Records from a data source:

▬▬▬▬▬▬▬▬▬▬

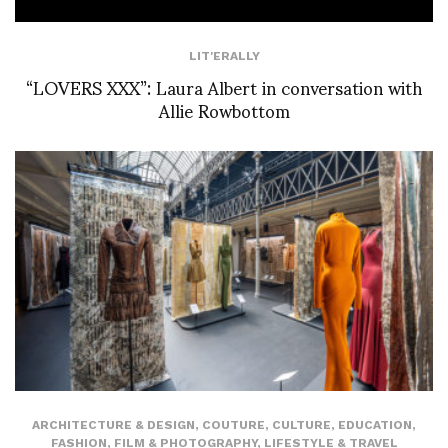
LIT'ERALLY
“LOVERS XXX”: Laura Albert in conversation with
Allie Rowbottom
ARCHITECTURE & DESIGN
,
COUTURE
,
CULTURE
,
EDUCATION
,
FASHION
,
FILM & PHOTOGRAPHY
,
LIFESTYLE & TRAVEL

▬▬▬▬▬▬▬▬▬▬

Write out each entry exactly; any pictures stay out of the copy.

Answer to this problem:
LIT'ERALLY
“LOVERS XXX”: Laura Albert in conversation with
Allie Rowbottom
ARCHITECTURE & DESIGN
,
COUTURE
,
CULTURE
,
EDUCATION
,
FASHION
,
FILM & PHOTOGRAPHY
,
LIFESTYLE & TRAVEL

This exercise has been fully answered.